Aftermath of yesterdays actions led to a tough night for her. She always reflects back and thinks about situations like what happened at school on the first day. I let her come home, because I was home and she was exhibiting signs of a meltdown and on a day like that, a meltdown from sensory overload would have led to not being able to regroup until late in the afternoon.
She came home and decompressed for almost 5 hours for almost 3 hours of school. She was struggling. There is no doubt in her resource teacher, dad, brother or my mind. Even looking at those photos shows a side and comparisons that most people don’t realize.

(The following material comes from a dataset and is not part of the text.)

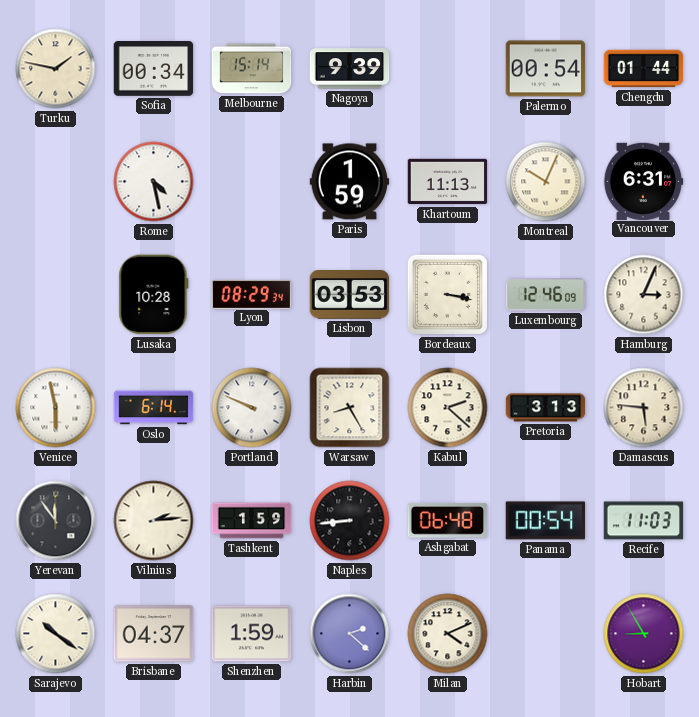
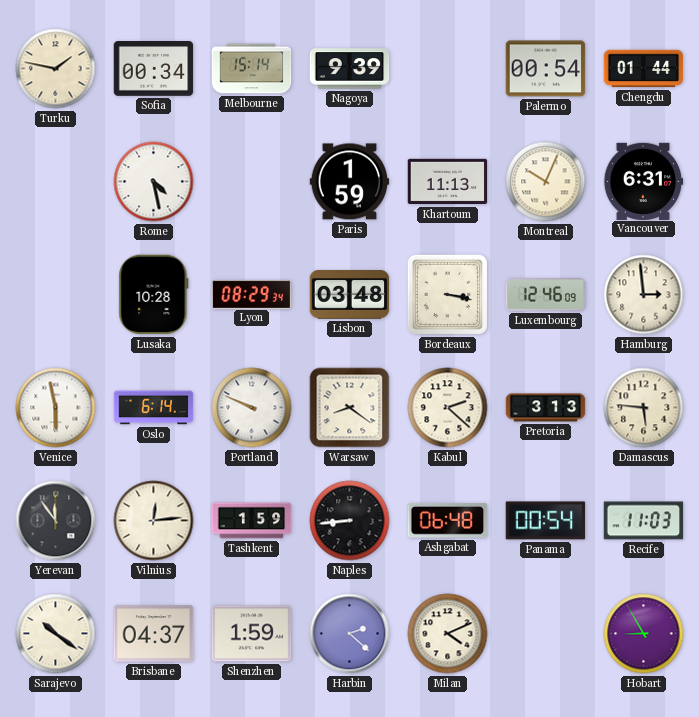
Lisbon: 03:53 -> 03:48
Hamburg: 3:04 -> 2:59
Warsaw: 8:25 -> 8:21
Vilnius: 2:14 -> 12:14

Em sort of does and she sort of doesn’t see it or know it.
But as she had time to think about it, she started second guessing her decision to want to come home. She’s afraid that she didn’t push herself hard enough and that she SHOULD have stayed. We spent the night reassuring her that tomorrow she can push herself harder. It’s not going to be easy but she CAN do it as long as she allows the adults around her to help her. It’s a new day. A clean slate and she can start over.
Sometimes she can’t communicate what’s going on or what is her fear and when that happens it’s usually because she’s in a spot where her brain is processing so much stuff around her she’s struggling to keep up with her brain. When that happens she is overwhelmed and frustrated as she finds it complicated to say what she means.
It helps that everyone told her that she’s alright and everyone has a day where they struggle. Hearing that people on and off the spectrum struggle in that environment sometimes really helped her regroup for today.
Her resource teacher and I quickly got on the same page with a few things that came up in minor conversations around the house. She’s trying to regroup and figure stuff out but she is being so hard on herself for not pushing herself harder. We realize that she has to give herself permission to have an off day from time to time.
Until she gets to that point in time we live our life encouraging her (and Christian too). We just keep telling her it’s ok and we love her. It’s hard to watch her tear herself down when no amount of telling her it’s ok is going to help until she realizes and agrees that it really IS ok.
And then today happened. Emelie went to school, again. She came home again, at the end of the day. She survived. She loved it. She’s still unsure about her math teacher but overall, she was upbeat and positive about her day. She pushed herself and managed to work through it all, with minimal help.
She was only in her resource room as she was scheduled to be. She went to school EXTRA early today. She was bound and determined to make today a great day. She succeeded and then blew my mind. This girl came home. She decompressed by taking a bath. After that, without prompting, she did her homework. And is still in a great mood, albeit in her jammies well before bedtime but hey, I won’t judge. If I could live in my jammies, I would.
Life with Autism and sensory issues and anxiety… never a dull moment.